|
What is Factoring?
Factoring is a financing method in which a business sells its receivables to a factor in order to get immediate liquidity. Factoring also offers sales ledger administration and protection against bad debts.
How can receivables funding help your business?
It will help your business by providing an immediate source of cash flow for your company. You can use this cash to provide working capital, meet payroll, pay taxes, replenish inventory, increase advertising, and more.
How is receivables funding from LCI different from bank’s financing?
Factoring requires specialized knowledge and approach to risk management that is different from other traditional banking products. The factor focuses on the payment risk of the buyer instead of studying the balance sheet of the company itself and the company’s availability of collateral. The factor will continuously monitor the balance sheets of the company and can provide other receivables management services as well.

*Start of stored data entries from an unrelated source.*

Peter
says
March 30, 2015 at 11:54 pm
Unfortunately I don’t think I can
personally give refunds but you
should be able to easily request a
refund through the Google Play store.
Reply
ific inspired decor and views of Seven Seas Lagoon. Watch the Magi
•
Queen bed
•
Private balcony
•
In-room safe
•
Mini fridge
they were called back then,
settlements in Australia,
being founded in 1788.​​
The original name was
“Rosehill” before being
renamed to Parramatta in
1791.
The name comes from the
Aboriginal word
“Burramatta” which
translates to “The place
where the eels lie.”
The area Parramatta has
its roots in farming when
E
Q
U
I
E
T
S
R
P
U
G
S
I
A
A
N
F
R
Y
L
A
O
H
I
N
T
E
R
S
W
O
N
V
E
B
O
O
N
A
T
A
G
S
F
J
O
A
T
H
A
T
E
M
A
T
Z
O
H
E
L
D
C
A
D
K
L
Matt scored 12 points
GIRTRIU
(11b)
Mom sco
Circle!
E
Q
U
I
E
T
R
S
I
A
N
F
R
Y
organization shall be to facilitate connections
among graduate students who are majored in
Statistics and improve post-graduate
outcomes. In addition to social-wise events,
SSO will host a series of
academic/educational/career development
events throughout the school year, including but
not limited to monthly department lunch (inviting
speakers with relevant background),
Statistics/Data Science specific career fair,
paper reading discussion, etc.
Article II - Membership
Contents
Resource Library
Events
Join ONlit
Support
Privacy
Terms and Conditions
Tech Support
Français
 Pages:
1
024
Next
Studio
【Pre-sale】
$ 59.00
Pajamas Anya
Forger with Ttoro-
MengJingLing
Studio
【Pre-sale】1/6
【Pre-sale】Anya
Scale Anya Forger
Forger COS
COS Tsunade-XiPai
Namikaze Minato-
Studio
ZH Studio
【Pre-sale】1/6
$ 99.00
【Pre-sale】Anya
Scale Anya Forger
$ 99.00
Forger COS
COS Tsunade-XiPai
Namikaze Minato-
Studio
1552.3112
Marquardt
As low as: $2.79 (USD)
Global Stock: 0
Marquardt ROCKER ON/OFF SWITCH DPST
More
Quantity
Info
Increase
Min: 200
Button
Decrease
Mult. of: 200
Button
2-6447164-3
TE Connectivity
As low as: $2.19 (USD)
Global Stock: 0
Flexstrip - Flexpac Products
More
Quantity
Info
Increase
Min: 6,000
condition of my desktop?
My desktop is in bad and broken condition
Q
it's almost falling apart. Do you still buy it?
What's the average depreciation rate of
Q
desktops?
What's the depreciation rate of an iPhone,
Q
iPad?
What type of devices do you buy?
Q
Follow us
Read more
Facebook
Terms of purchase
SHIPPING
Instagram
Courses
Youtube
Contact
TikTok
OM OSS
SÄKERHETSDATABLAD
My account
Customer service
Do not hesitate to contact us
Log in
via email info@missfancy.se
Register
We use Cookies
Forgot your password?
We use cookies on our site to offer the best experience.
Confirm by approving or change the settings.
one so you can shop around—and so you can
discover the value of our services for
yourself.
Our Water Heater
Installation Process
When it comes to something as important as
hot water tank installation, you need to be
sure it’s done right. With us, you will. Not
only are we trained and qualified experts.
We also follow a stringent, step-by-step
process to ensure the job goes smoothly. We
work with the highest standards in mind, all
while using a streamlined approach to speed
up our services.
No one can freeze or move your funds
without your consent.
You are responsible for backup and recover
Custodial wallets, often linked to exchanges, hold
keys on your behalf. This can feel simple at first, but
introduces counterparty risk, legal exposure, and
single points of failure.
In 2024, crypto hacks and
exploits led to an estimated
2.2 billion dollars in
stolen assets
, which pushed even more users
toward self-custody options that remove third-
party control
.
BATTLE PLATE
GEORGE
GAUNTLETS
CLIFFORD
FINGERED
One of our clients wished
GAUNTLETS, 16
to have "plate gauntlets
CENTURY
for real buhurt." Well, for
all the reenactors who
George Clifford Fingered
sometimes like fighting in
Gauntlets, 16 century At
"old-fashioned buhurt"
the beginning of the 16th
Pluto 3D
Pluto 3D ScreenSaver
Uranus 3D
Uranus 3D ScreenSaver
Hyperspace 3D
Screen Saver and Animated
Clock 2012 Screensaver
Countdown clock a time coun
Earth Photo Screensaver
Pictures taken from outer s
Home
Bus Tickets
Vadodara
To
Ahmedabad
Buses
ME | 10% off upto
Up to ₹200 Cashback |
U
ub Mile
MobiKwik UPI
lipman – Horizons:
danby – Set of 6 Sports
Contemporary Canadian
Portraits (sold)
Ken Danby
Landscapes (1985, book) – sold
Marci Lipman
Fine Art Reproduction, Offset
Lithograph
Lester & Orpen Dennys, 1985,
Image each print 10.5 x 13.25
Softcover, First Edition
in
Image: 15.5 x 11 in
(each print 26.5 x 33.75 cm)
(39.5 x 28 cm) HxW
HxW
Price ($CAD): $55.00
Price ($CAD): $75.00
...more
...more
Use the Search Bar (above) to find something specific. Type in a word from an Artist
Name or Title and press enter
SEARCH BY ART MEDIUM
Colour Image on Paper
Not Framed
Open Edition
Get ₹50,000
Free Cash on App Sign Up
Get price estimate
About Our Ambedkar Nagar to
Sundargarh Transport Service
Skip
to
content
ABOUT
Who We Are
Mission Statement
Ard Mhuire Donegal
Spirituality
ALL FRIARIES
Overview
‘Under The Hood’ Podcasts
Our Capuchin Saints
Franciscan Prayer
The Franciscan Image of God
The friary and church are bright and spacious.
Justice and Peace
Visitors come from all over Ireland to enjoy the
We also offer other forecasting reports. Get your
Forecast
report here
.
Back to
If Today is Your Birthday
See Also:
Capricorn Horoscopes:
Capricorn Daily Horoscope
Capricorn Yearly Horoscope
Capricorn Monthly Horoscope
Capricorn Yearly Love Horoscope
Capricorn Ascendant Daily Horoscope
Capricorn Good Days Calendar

The monitoring may also enable access to increased funding that is limited by banks due to security issues and the registration of the companies loans in the central credit register.
The factor can also offer a Full Factoring service that doesn’t only consist of immediate liquidity but also provides security against bad debts.
What happens if your customer does not pay the invoice?
This depends on whether your company entered into a non-recourse or recourse agreement with the factor. In a non-recourse agreement, we will take on our own your customers' insolvencies or payment default. In a recourse agreement, your company will have to reimburse us the amount.